### TASK GOAL
Whenever a picture appears, leave it out while repeating all the other data exactly.

========

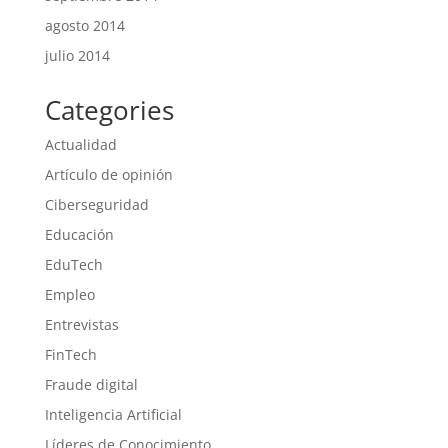
agosto 2014
julio 2014
Categories
Actualidad
Artículo de opinión
Ciberseguridad
Educación
EduTech
Empleo
Entrevistas
FinTech
Fraude digital
Inteligencia Artificial
Líderes de Conocimiento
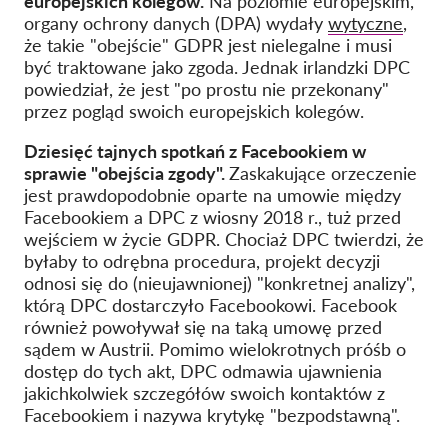
europejskich kolegów.
Na poziomie europejskim,
organy ochrony danych (DPA) wydały
wytyczne
,
że takie "obejście" GDPR jest nielegalne i musi
być traktowane jako zgoda. Jednak irlandzki DPC
powiedział, że jest "po prostu nie przekonany"
przez pogląd swoich europejskich kolegów.
Dziesięć tajnych spotkań z Facebookiem w
sprawie "obejścia zgody".
Zaskakujące orzeczenie
jest prawdopodobnie oparte na umowie między
Facebookiem a DPC z wiosny 2018 r., tuż przed
wejściem w życie GDPR.
Chociaż DPC twierdzi, że
byłaby to odrębna procedura, projekt decyzji
odnosi się do (nieujawnionej) "konkretnej analizy",
którą DPC dostarczyło Facebookowi. Facebook
również powoływał się na taką umowę przed
sądem w Austrii.
Pomimo wielokrotnych próśb o
dostęp do tych akt, DPC odmawia ujawnienia
jakichkolwiek szczegółów swoich kontaktów z
Facebookiem i nazywa
krytykę
"bezpodstawną"
.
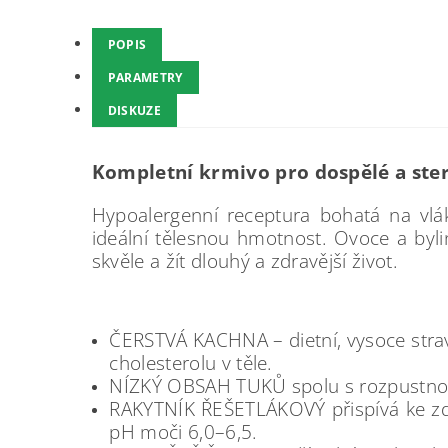
POPIS
PARAMETRY
DISKUZE
Kompletní krmivo pro dospělé a ster
Hypoalergenní receptura bohatá na vlá
ideální tělesnou hmotnost. Ovoce a byli
skvěle a žít dlouhý a zdravější život.
ČERSTVÁ KACHNA – dietní, vysoce strav
cholesterolu v těle.
NÍZKÝ OBSAH TUKŮ spolu s rozpustnou
RAKYTNÍK ŘEŠETLÁKOVÝ přispívá ke zdr
pH moči 6,0–6,5.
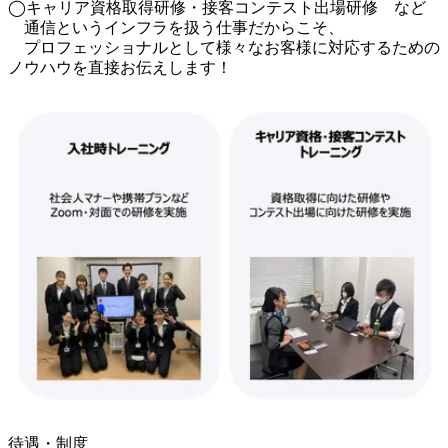
◯キャリア資格取得研修・接客コンテスト出場研修　など

　通信というインフラを扱う仕事だからこそ、

　プロフェッショナルとして様々なお客様に対応するための
ノウハウを直接お伝えします！
待遇・制度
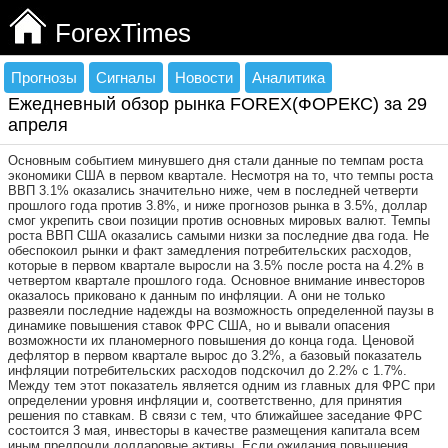
ForexTimes
Прогнозы
Сигналы
Новости
Аналитика
Ежедневный обзор рынка FOREX(ФОРЕКС) за 29
апреля
Основным событием минувшего дня стали данные по темпам роста
экономики США в первом квартале. Несмотря на то, что темпы роста
ВВП 3.1% оказались значительно ниже, чем в последней четверти
прошлого года против 3.8%, и ниже прогнозов рынка в 3.5%, доллар
смог укрепить свои позиции против основных мировых валют. Темпы
роста ВВП США оказались самыми низки за последние два года. Не
обеспокоил рынки и факт замедления потребительских расходов,
которые в первом квартале выросли на 3.5% после роста на 4.2% в
четвертом квартале прошлого года. Основное внимание инвесторов
оказалось приковано к данным по инфляции. А они не только
развеяли последние надежды на возможность определенной паузы в
динамике повышения ставок ФРС США, но и вывали опасения
возможности их планомерного повышения до конца года. Ценовой
дефлятор в первом квартале вырос до 3.2%, а базовый показатель
инфляции потребительских расходов подскочил до 2.2% с 1.7%.
Между тем этот показатель является одним из главных для ФРС при
определении уровня инфляции и, соответственно, для принятия
решения по ставкам. В связи с тем, что ближайшее заседание ФРС
состоится 3 мая, инвесторы в качестве размещения капитала всем
иным предпочли долларовые активы. Если ожидания повышения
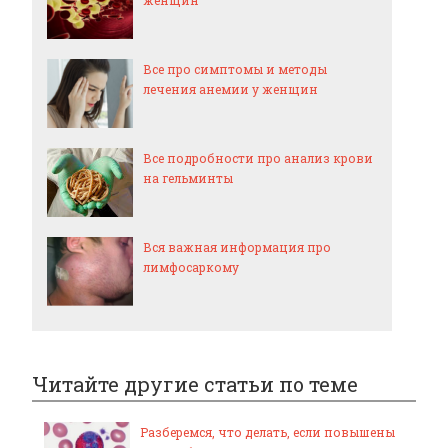
женщин
Все про симптомы и методы
лечения анемии у женщин
Все подробности про анализ крови
на гельминты
Вся важная информация про
лимфосаркому
Читайте другие статьи по теме
Разберемся, что делать, если повышены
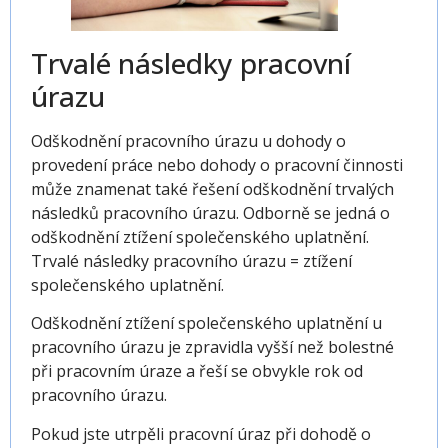
Trvalé následky pracovní
úrazu
Odškodnění pracovního úrazu u dohody o
provedení práce nebo dohody o pracovní činnosti
může znamenat také řešení odškodnění trvalých
následků pracovního úrazu. Odborně se jedná o
odškodnění ztížení společenského uplatnění.
Trvalé následky pracovního úrazu = ztížení
společenského uplatnění.
Odškodnění ztížení společenského uplatnění u
pracovního úrazu je zpravidla vyšší než bolestné
při pracovním úraze a řeší se obvykle rok od
pracovního úrazu.
Pokud jste utrpěli pracovní úraz při dohodě o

========

### EXERCISE RESPONSE
agosto 2014
julio 2014
Categories
Actualidad
Artículo de opinión
Ciberseguridad
Educación
EduTech
Empleo
Entrevistas
FinTech
Fraude digital
Inteligencia Artificial
Líderes de Conocimiento
europejskich kolegów.
Na poziomie europejskim,
organy ochrony danych (DPA) wydały
wytyczne
,
że takie "obejście" GDPR jest nielegalne i musi
być traktowane jako zgoda. Jednak irlandzki DPC
powiedział, że jest "po prostu nie przekonany"
przez pogląd swoich europejskich kolegów.
Dziesięć tajnych spotkań z Facebookiem w
sprawie "obejścia zgody".
Zaskakujące orzeczenie
jest prawdopodobnie oparte na umowie między
Facebookiem a DPC z wiosny 2018 r., tuż przed
wejściem w życie GDPR.
Chociaż DPC twierdzi, że
byłaby to odrębna procedura, projekt decyzji
odnosi się do (nieujawnionej) "konkretnej analizy",
którą DPC dostarczyło Facebookowi. Facebook
również powoływał się na taką umowę przed
sądem w Austrii.
Pomimo wielokrotnych próśb o
dostęp do tych akt, DPC odmawia ujawnienia
jakichkolwiek szczegółów swoich kontaktów z
Facebookiem i nazywa
krytykę
"bezpodstawną"
.
POPIS
PARAMETRY
DISKUZE
Kompletní krmivo pro dospělé a ster
Hypoalergenní receptura bohatá na vlá
ideální tělesnou hmotnost. Ovoce a byli
skvěle a žít dlouhý a zdravější život.
ČERSTVÁ KACHNA – dietní, vysoce strav
cholesterolu v těle.
NÍZKÝ OBSAH TUKŮ spolu s rozpustnou
RAKYTNÍK ŘEŠETLÁKOVÝ přispívá ke zdr
pH moči 6,0–6,5.
◯キャリア資格取得研修・接客コンテスト出場研修　など

　通信というインフラを扱う仕事だからこそ、

　プロフェッショナルとして様々なお客様に対応するための
ノウハウを直接お伝えします！
待遇・制度
ForexTimes
Прогнозы
Сигналы
Новости
Аналитика
Ежедневный обзор рынка FOREX(ФОРЕКС) за 29
апреля
Основным событием минувшего дня стали данные по темпам роста
экономики США в первом квартале. Несмотря на то, что темпы роста
ВВП 3.1% оказались значительно ниже, чем в последней четверти
прошлого года против 3.8%, и ниже прогнозов рынка в 3.5%, доллар
смог укрепить свои позиции против основных мировых валют. Темпы
роста ВВП США оказались самыми низки за последние два года. Не
обеспокоил рынки и факт замедления потребительских расходов,
которые в первом квартале выросли на 3.5% после роста на 4.2% в
четвертом квартале прошлого года. Основное внимание инвесторов
оказалось приковано к данным по инфляции. А они не только
развеяли последние надежды на возможность определенной паузы в
динамике повышения ставок ФРС США, но и вывали опасения
возможности их планомерного повышения до конца года. Ценовой
дефлятор в первом квартале вырос до 3.2%, а базовый показатель
инфляции потребительских расходов подскочил до 2.2% с 1.7%.
Между тем этот показатель является одним из главных для ФРС при
определении уровня инфляции и, соответственно, для принятия
решения по ставкам. В связи с тем, что ближайшее заседание ФРС
состоится 3 мая, инвесторы в качестве размещения капитала всем
иным предпочли долларовые активы. Если ожидания повышения
женщин
Все про симптомы и методы
лечения анемии у женщин
Все подробности про анализ крови
на гельминты
Вся важная информация про
лимфосаркому
Читайте другие статьи по теме
Разберемся, что делать, если повышены
Trvalé následky pracovní
úrazu
Odškodnění pracovního úrazu u dohody o
provedení práce nebo dohody o pracovní činnosti
může znamenat také řešení odškodnění trvalých
následků pracovního úrazu. Odborně se jedná o
odškodnění ztížení společenského uplatnění.
Trvalé následky pracovního úrazu = ztížení
společenského uplatnění.
Odškodnění ztížení společenského uplatnění u
pracovního úrazu je zpravidla vyšší než bolestné
při pracovním úraze a řeší se obvykle rok od
pracovního úrazu.
Pokud jste utrpěli pracovní úraz při dohodě o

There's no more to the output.